Write out every line below again exactly as it stands, skipping each image.

Start of Source material

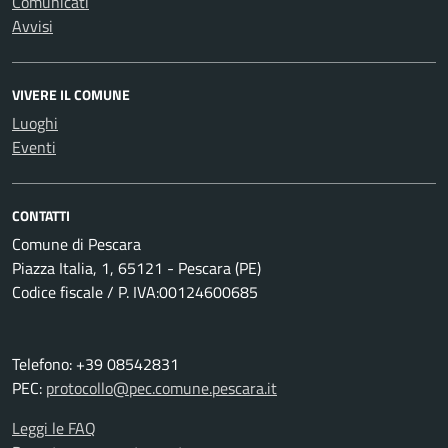
Comunicati
Avvisi
VIVERE IL COMUNE
Luoghi
Eventi
CONTATTI
Comune di Pescara
Piazza Italia, 1, 65121 - Pescara (PE)
Codice fiscale / P. IVA:00124600685
Telefono: +39 08542831
PEC:
protocollo@pec.comune.pescara.it
Leggi le FAQ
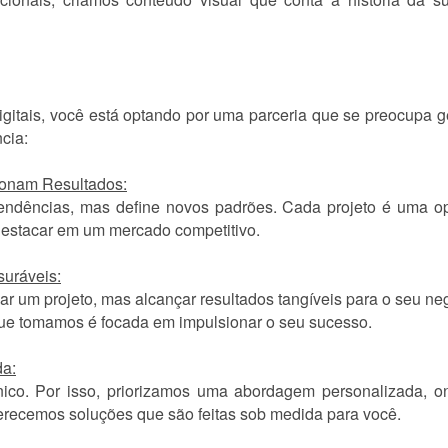
igitais, você está optando por uma parceria que se preocupa
cia:
ionam Resultados:
dências, mas define novos padrões. Cada projeto é uma opo
destacar em um mercado competitivo.
uráveis:
ar um projeto, mas alcançar resultados tangíveis para o seu ne
que tomamos é focada em impulsionar o seu sucesso.
a:
ico. Por isso, priorizamos uma abordagem personalizada, 
recemos soluções que são feitas sob medida para você.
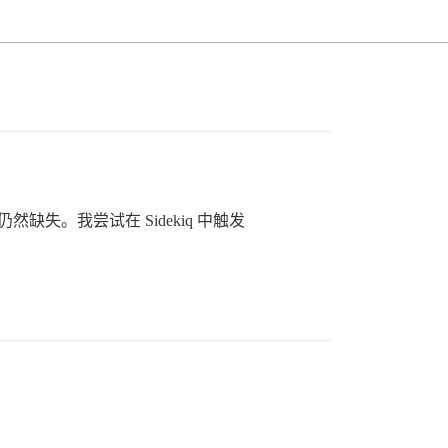
。我尝试在 Sidekiq 中触发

End of Source material

**Expected answer**
Comunicati
Avvisi
VIVERE IL COMUNE
Luoghi
Eventi
CONTATTI
Comune di Pescara
Piazza Italia, 1, 65121 - Pescara (PE)
Codice fiscale / P. IVA:00124600685
Telefono: +39 08542831
PEC:
protocollo@pec.comune.pescara.it
Leggi le FAQ
igitais, você está optando por uma parceria que se preocupa
cia:
ionam Resultados:
dências, mas define novos padrões. Cada projeto é uma opo
destacar em um mercado competitivo.
uráveis:
ar um projeto, mas alcançar resultados tangíveis para o seu ne
que tomamos é focada em impulsionar o seu sucesso.
a:
ico. Por isso, priorizamos uma abordagem personalizada, 
recemos soluções que são feitas sob medida para você.
。我尝试在 Sidekiq 中触发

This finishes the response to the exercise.